By Grant Smith
While crude prices climbed to a 12-week high in New York after OPEC+ surprised traders with their latest intervention, they remain below $60 a barrel amid concern that the additional output curbs still won’t be enough. The U.S. briefly became a net exporter of oil three months ago, underscoring the challenge OPEC faces from America’s shale boom.
“The market has done its own sums and the reaction to oil’s new deal has so far been muted,” said the Paris-based agency, which advises most of the world’s major economies.
The extra OPEC+ curbs would translate into an actual reduction from current levels of 532,000 barrels a day, the IEA said. Implementing that fully may be a tall order, as some producers like Iraq and Nigeria have barely made the cutbacks they promised to enact this year.

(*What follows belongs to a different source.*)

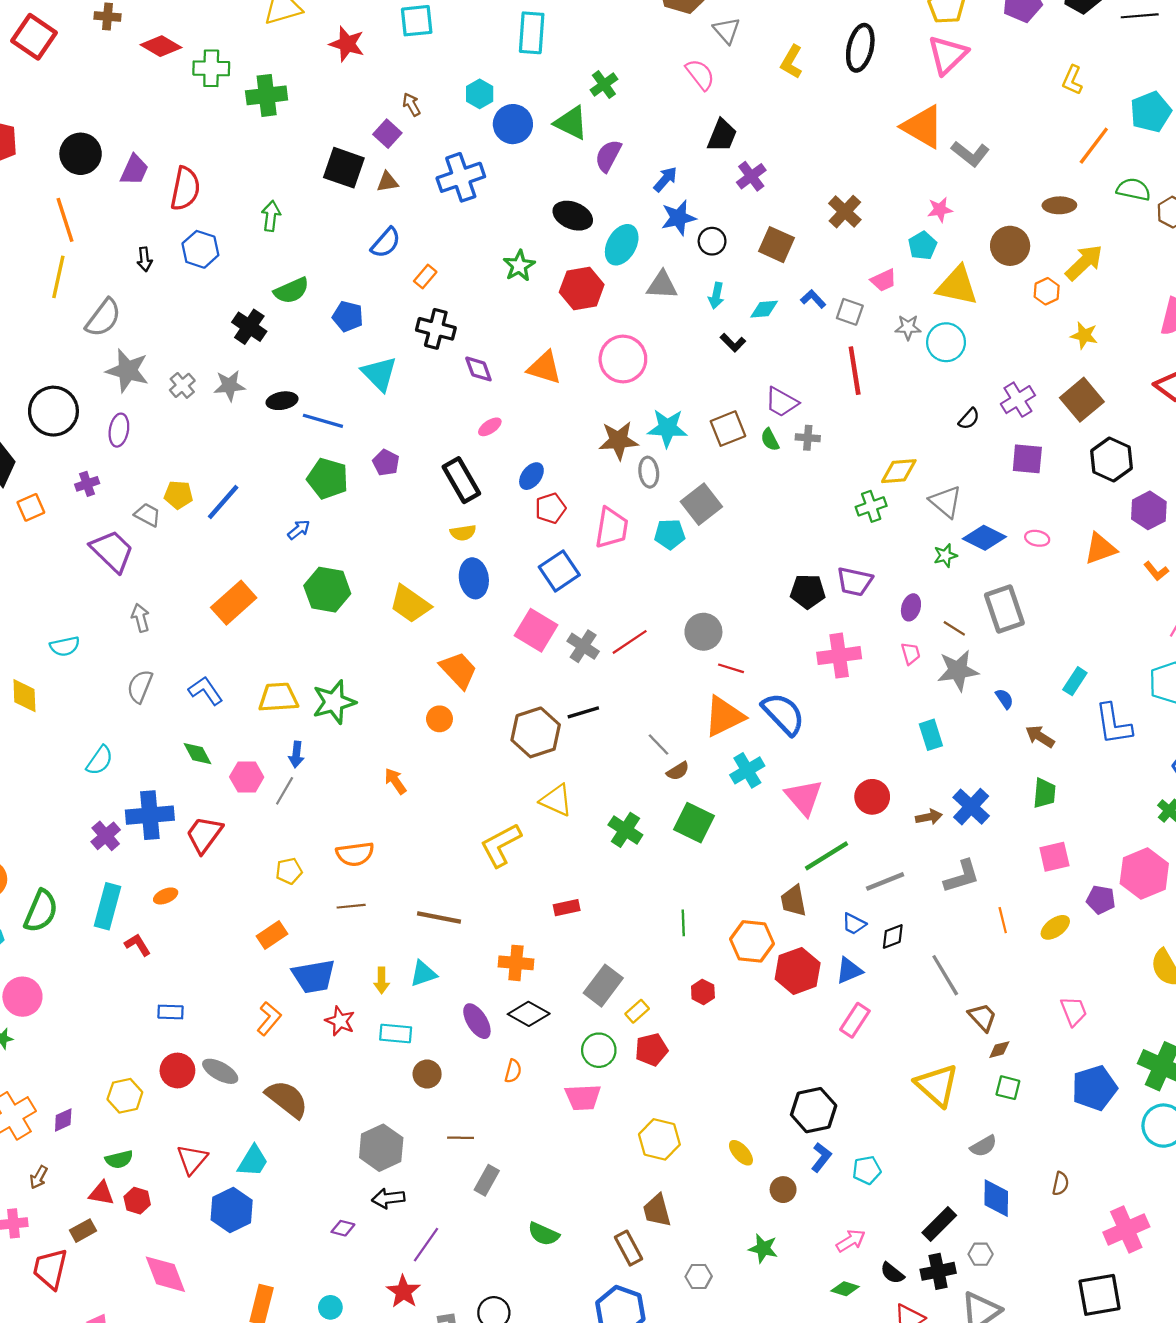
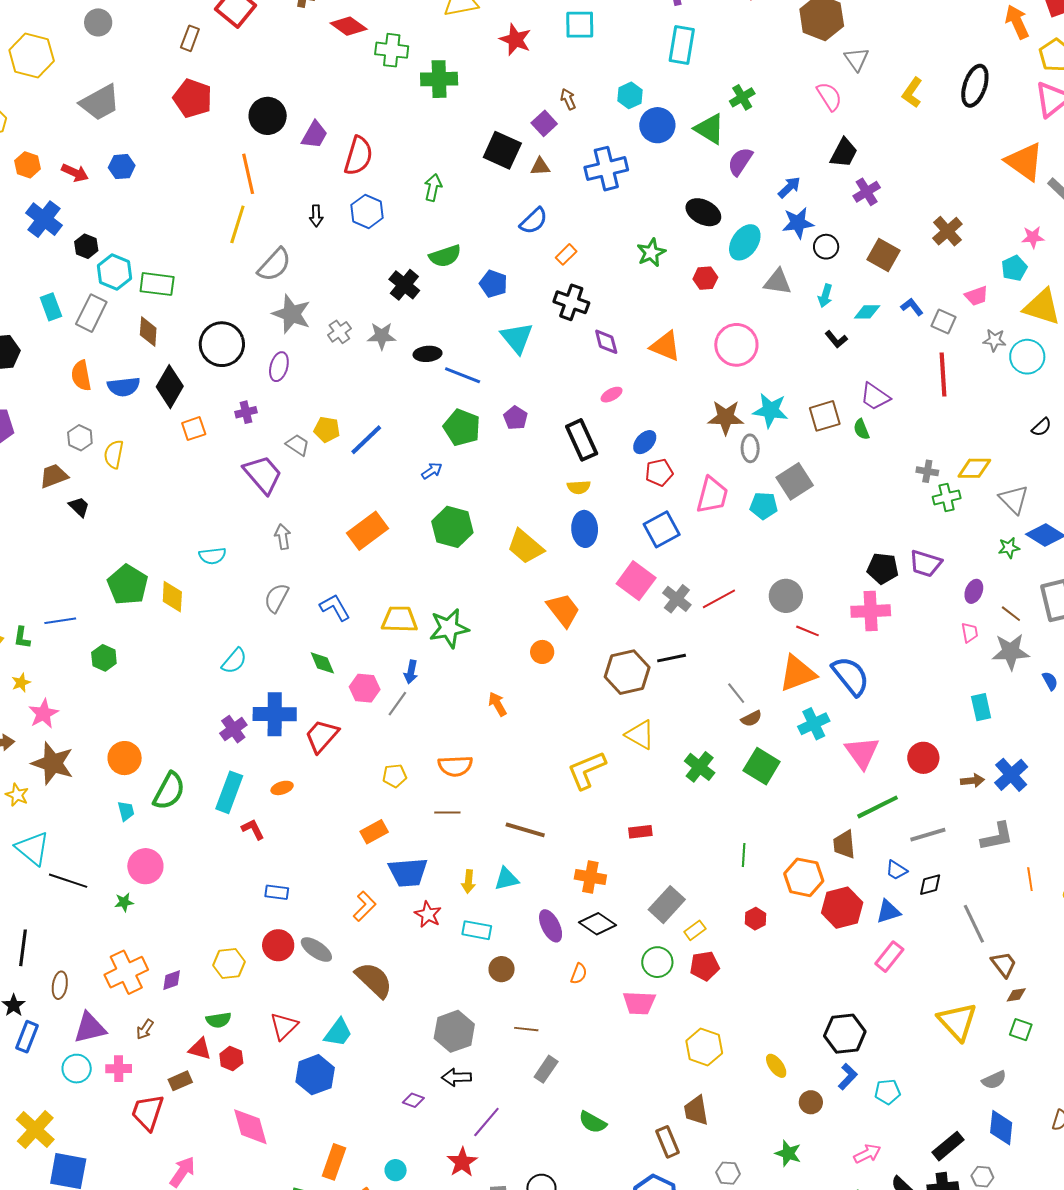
red hexagon: (582, 288) -> (705, 278), size x0.6
gray cross: (808, 438) -> (927, 471), moved
pink cross: (839, 656) -> (871, 611), moved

A change to the terms of the OPEC+ agreement, which now exempts light oil known as condensate produced by the non-OPEC members, could also undermine the coalition’s efforts. Condensate production in those countries, such as Russia and Azerbaijan, has the potential to increased from its current level of about 1.5 million barrels a day, according to the IEA.
Saudi Arabia, OPEC’s biggest member, has already made considerable progress in fulfilling its output commitments, including additional voluntary reductions announced at the close of the OPEC meeting on Dec. 6. The kingdom pumped 9.9 million barrels a day in November, the IEA estimated.

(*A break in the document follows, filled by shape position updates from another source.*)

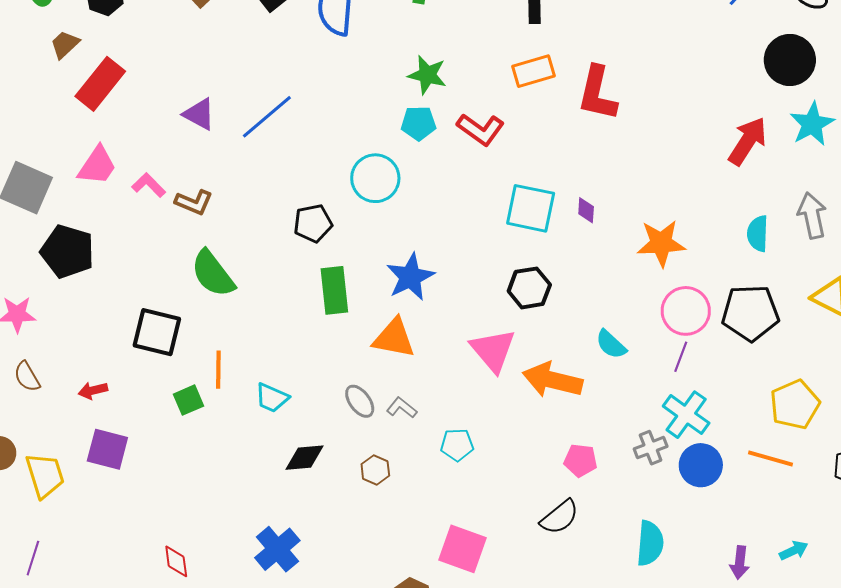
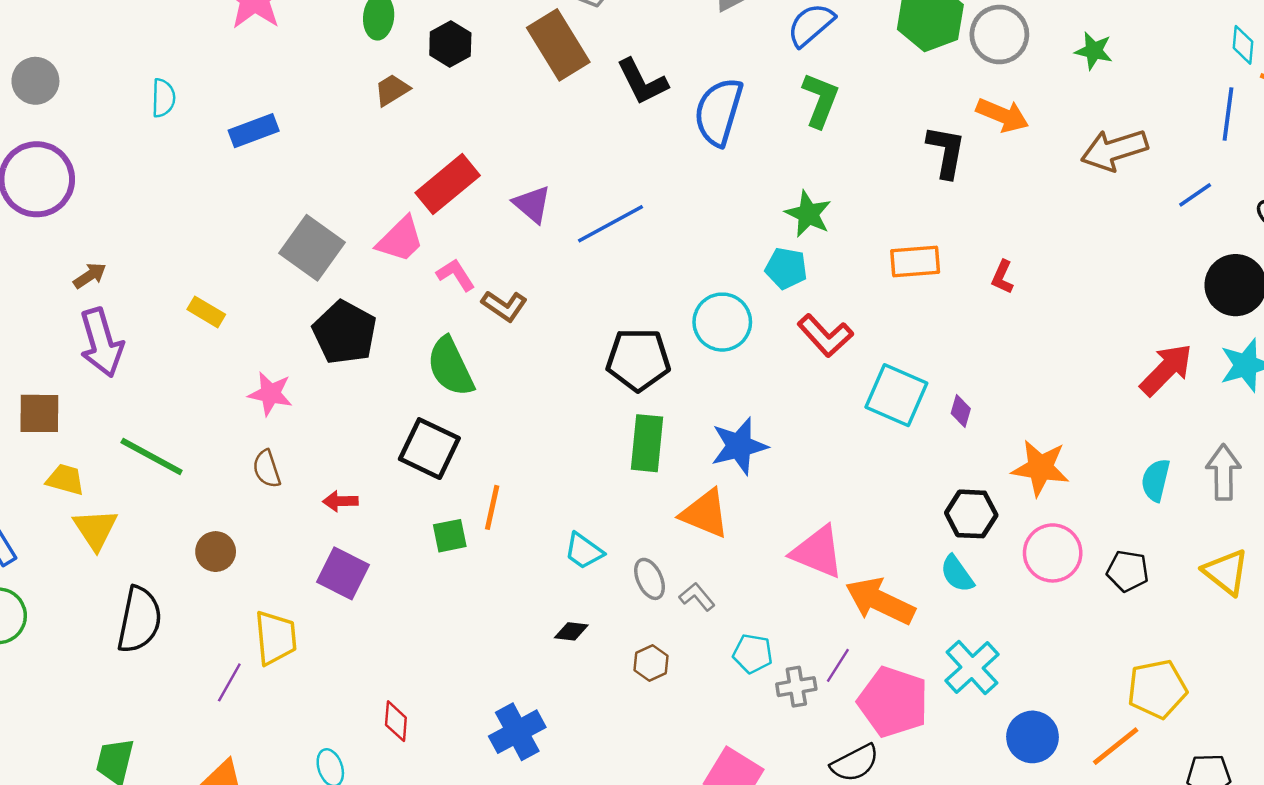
orange rectangle: (534, 71) -> (915, 261), moved
red rectangle: (100, 84) -> (448, 184), moved
red L-shape: (597, 93) -> (1002, 277), size x0.5
red L-shape: (481, 129) -> (825, 336), moved
black pentagon: (313, 223) -> (638, 360), size x1.4
green semicircle: (213, 274) -> (450, 367), moved
black hexagon: (529, 288) -> (971, 514), moved
black pentagon: (750, 313) -> (1128, 571), size x0.6
pink triangle: (493, 350) -> (818, 552), turned -39
purple line: (681, 357) -> (838, 665), moved
cyan trapezoid: (272, 398) -> (584, 551), moved
cyan cross: (686, 415) -> (972, 668), moved
gray cross: (651, 448) -> (796, 687), moved
black diamond: (305, 458) -> (571, 631), size x0.7
orange line: (770, 459) -> (1116, 746), turned -66
pink pentagon: (581, 460) -> (893, 702), size x1.8
yellow trapezoid: (45, 475) -> (276, 638), moved

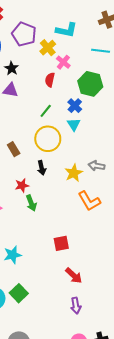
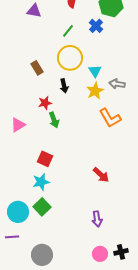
cyan triangle: (74, 124) -> (95, 71), moved
red square: (61, 243) -> (45, 159), moved, turned 35
cyan star: (13, 255) -> (41, 182), moved
red arrow: (74, 276) -> (101, 175), moved

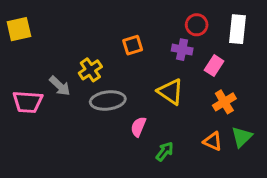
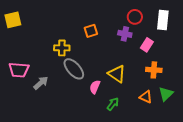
yellow cross: (90, 70) -> (62, 48), turned 35
gray arrow: (60, 86) -> (41, 83), moved, turned -84
yellow triangle: (170, 92) -> (117, 74), moved
gray ellipse: (108, 100) -> (74, 69), turned 55
orange cross: (224, 102) -> (154, 70), turned 35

“The overall effectiveness of the OPEC+ agreement depends on the willingness of all its parties to fully comply, including those whose compliance so far has been less rigorous,” the agency said.
OPEC and its partners are getting some solace from a recent recovery in oil demand. Global consumption increased at the strongest rate in a year during the third quarter, expanding by 900,000 barrels a day, according to the report. That’s almost twice the pace seen in the second quarter.

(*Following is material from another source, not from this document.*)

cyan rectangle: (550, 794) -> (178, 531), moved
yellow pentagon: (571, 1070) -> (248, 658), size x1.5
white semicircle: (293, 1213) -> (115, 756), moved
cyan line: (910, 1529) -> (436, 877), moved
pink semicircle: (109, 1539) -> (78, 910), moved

Demand is set to accelerate further in 2020, when it will expand by 1.2 million barrels a day — about 1.2% — to average 101.5 million barrels a day, the IEA predicts.
OPEC may also be reassured that supply from some of its rivals, such as the U.S., Brazil and Ghana, is increasing less quickly than the IEA previously forecast. The agency lowered its projections for non-OPEC production growth in 2020 by about 200,000 barrels a day.
Yet supplies outside OPEC will nonetheless expand much more vigorously than world demand, swelling by 2.1 million barrels a day next year as a new tide of American shale-oil is joined by offshore projects once considered unviable in an era of constrained prices, from Brazil, Norway and Guyana.
As a result, the surplus in global markets may swell to as much as 1 million barrels a day during the second quarter, the agency said. That poses a considerable challenge for the cartel and its allies, who will meet again in early March to consider their next move.